In January, we returned to Pennsylvania after a couple of weeks in Alabama visiting friends and family, and the position we were in suddenly got very scary. We had to be out of our house by the end of January, and we still had no idea where we were moving. We knew he had two more on-campus interviews in the coming weeks but had no idea if he would receive an offer from either place.

Thankfully, both interviews went extremely well, and when he was at the second interview he actually got an offer from the first place. Because of the nature of these searches, the second place still had another week of interviews before they would be able to make a decision, so even though he was told he was in the top two candidates for that position, he had to accept the first position before hearing the results of the second. Which is how we came to be back in Alabama.

If we'd had another week to give an answer, who knows, we might be living in Washington State right now.

When we started the job search, he applied to jobs around the country, but we specifically targeted the West Coast and Boston area. In the South, we targeted Florida. I believe he applied to around seven schools in Florida. None even called for a phone interview. He applied to two in Alabama and got on-campus interviews at both. How bizarre is that?

So that's how after a nationwide search we came to find ourselves back in our home state, and not even just our home state, but T.J.'s hometown. A part of me will always wonder, what if? What if we'd moved to the West Coast, to Washington, to that beautiful little city on the Puget Sound, just minutes from the Canadian border? It's about as far from Alabama (physically and philosophically) as you can get and still be in the continental U.S. And I know I would have been happy there, would have felt like I belonged in a way that I've never felt in Alabama.
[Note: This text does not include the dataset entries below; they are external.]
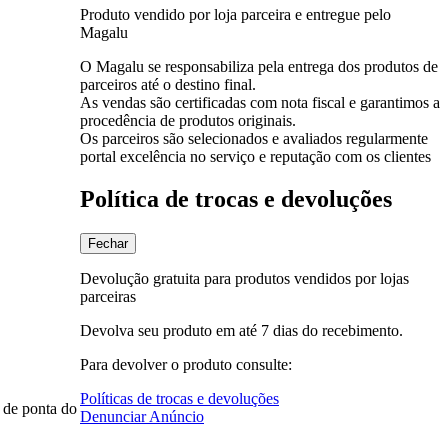
Produto vendido por loja parceira e entregue pelo
Magalu
O Magalu se responsabiliza pela entrega dos produtos de
parceiros até o destino final.
As vendas são certificadas com nota fiscal e garantimos a
procedência de produtos originais.
Os parceiros são selecionados e avaliados regularmente
portal excelência no serviço e reputação com os clientes
Política de trocas e devoluções
Fechar
Devolução gratuita para produtos vendidos por lojas
parceiras
Devolva seu produto em até 7 dias do recebimento.
Para devolver o produto consulte:
Políticas de trocas e devoluções
 de ponta do
Denunciar Anúncio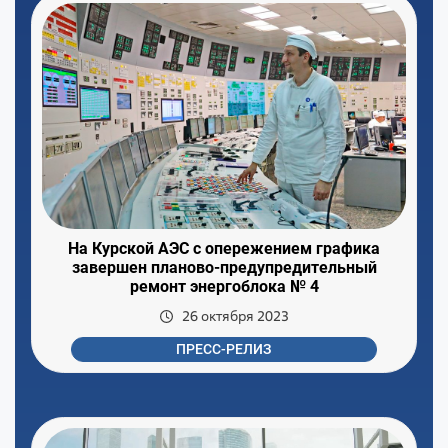
На Курской АЭС с опережением графика
завершен планово-предупредительный
ремонт энергоблока № 4
26 октября 2023
ПРЕСС-РЕЛИЗ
But another part of me is just happy to be back in civilization, minutes from shopping, dining, stadium-seating movie theaters (surprisingly difficult to find in central PA). And the OCD over-planner in me is just happy that at least some uncertainties are coming to an end. After all these months, it feels good that T.J. is now back at work, that I'm working on my dissertation again, that some normalcy is returning to our lives.

No kidding, we got this fortune two days after moving back to Alabama!